As you can see, for-profit schools can totally be legitimate. I’m not sure why the article ignores this data, failing to realize that every time it says something good about for-profits, it comes from a time BEFORE the student loan scam.

Strayer went from having fewer than 10,000 students in 1996 to more than 60,000 students by 2010

This is the same Strayer from 1892, but the student loan scam allowed it to expand greatly, while simultaneously destroying its standards, going from a job-training school to, well, a school that teaches nothing useful to people that don’t really care to learn anything anyway.

For-profit companies are ultimately accountable to shareholders and investors. To stay in business, they must produce returns.

This is not accurate at all. Business enterprises are ultimately accountable to CUSTOMERS. To stay in business, there must be customers. A bogus business just can’t stay in business once the customers know what’s going on. Lots of folks know for-profits are bogus, but the student loan scam provides a steady stream of “customers” able to get into the scam, and willing to do so since they get a check for it. The real customer in this case is the Federal government that provides the checks.

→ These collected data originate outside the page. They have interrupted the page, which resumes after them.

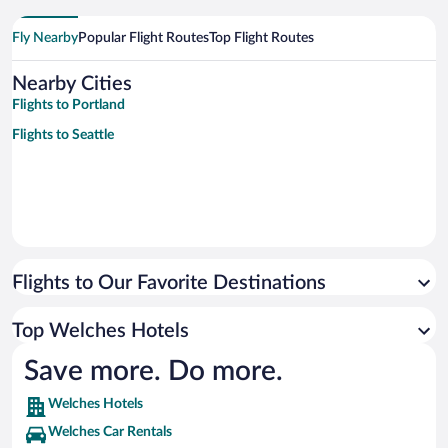
Fly Nearby
Popular Flight Routes
Top Flight Routes
Nearby Cities
Flights to Portland
Flights to Seattle
Flights to Our Favorite Destinations
Top Welches Hotels
Save more. Do more.
Welches Hotels
Welches Car Rentals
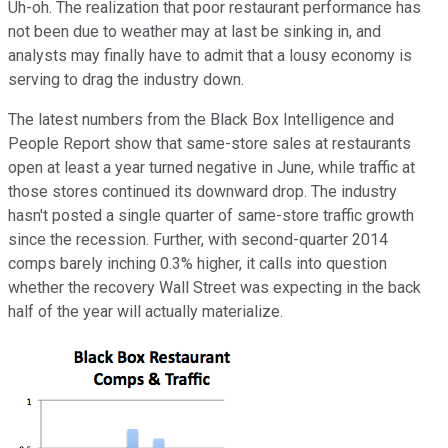
Uh-oh. The realization that poor restaurant performance has
not been due to weather may at last be sinking in, and
analysts may finally have to admit that a lousy economy is
serving to drag the industry down.
The latest numbers from the Black Box Intelligence and
People Report show that same-store sales at restaurants
open at least a year turned negative in June, while traffic at
those stores continued its downward drop. The industry
hasn't posted a single quarter of same-store traffic growth
since the recession. Further, with second-quarter 2014
comps barely inching 0.3% higher, it calls into question
whether the recovery Wall Street was expecting in the back
half of the year will actually materialize.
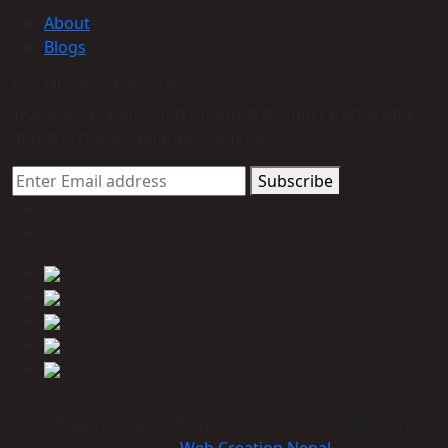
About
Blogs
Join Our Newsletter Now
Trade Alert - Delivering the latest product trends and
industry news straight to your inbox.
Subscribe
© 2023 Himmcom international Co., Ltd. All Rights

What do for-profits spend on education per student?

Apollo -- the University of Phoenix parent company -- spent $892 per student according to the committee's analysis.

Wow. A student at this school easily can blow $10,000 a year on tuition. Note that “less than 10% of revenue goes to education” is also the kind of ratio we find in public institutions, too. It really doesn’t take much to see that many of the criticisms of for-profits apply to public institutions of higher education as well.

The committee found that the traditional schools it compared to the University of Phoenix spent between $3,344 and $11,128 per student on instruction.

That’s a monstrously wide estimate, so wide that a much lower, lower end, is quite possible, and sure doesn’t jive with the many calculations I’ve made. I mean, most college courses are taught by adjuncts, for about $2000 a class. Most classes have 40 or more students (with 1,000 students not out of the question). So, that’s $50 a student, times 5 classes a semester (an above average load)…that’s $250, and even throwing in incidentals won’t put it at $3,000. I suspect administrators have cooked the books a bit in our state schools.

Even accepting the low end reveals that a college education can easily cost less than $15,000; charge $20,000, and that allows for a very nice profit. Of course, we know it doesn’t cost nearly so much for a fully accredited degree. Hmm, why should we believe state school’s claims that it costs a bare minimum of $3,000 a student when a new university can start up and charge 10% of that?

Harkin wants the University of Phoenix and other for-profits to put more of the money they take in toward student instruction, and less toward marketing, recruiting and executive pay.

While certainly true, keep in mind the stockholders could complain about executive pay, too. Of course, executive pay at our public institutions are also wildly over the top. Yet again, a criticism that applies to higher education in general.

Now, because for-profits are basically bogus (now), they have to search long and hard to get suckers to sign up for their classes (and those sweet student loan checks!). They have lots of recruiters to do the searching:

The company will not say how many recruiters it employs, but Harkin's committee found that the 30 for-profit companies it investigated employed, on average, one recruiter for every 48 students... they work in big rooms that look and sound like call centers.

A “recruiter” is basically a telemarketer, spending full time calling prospective students and talking them into taking on loans for the glory of the for-profit school. I grant that public institutions only have a few such recruiters, but they nevertheless have public relations departments, marketing departments, and a huge advantage in recruiting, since they have inroads to the public schools—they get first shot at every high school student, while the for-profits have to go for the dregs.

I’m hard pressed to blame the for-profits, they have to look harder for suckers…but both types of schools are preying on kids as they emerge from high school.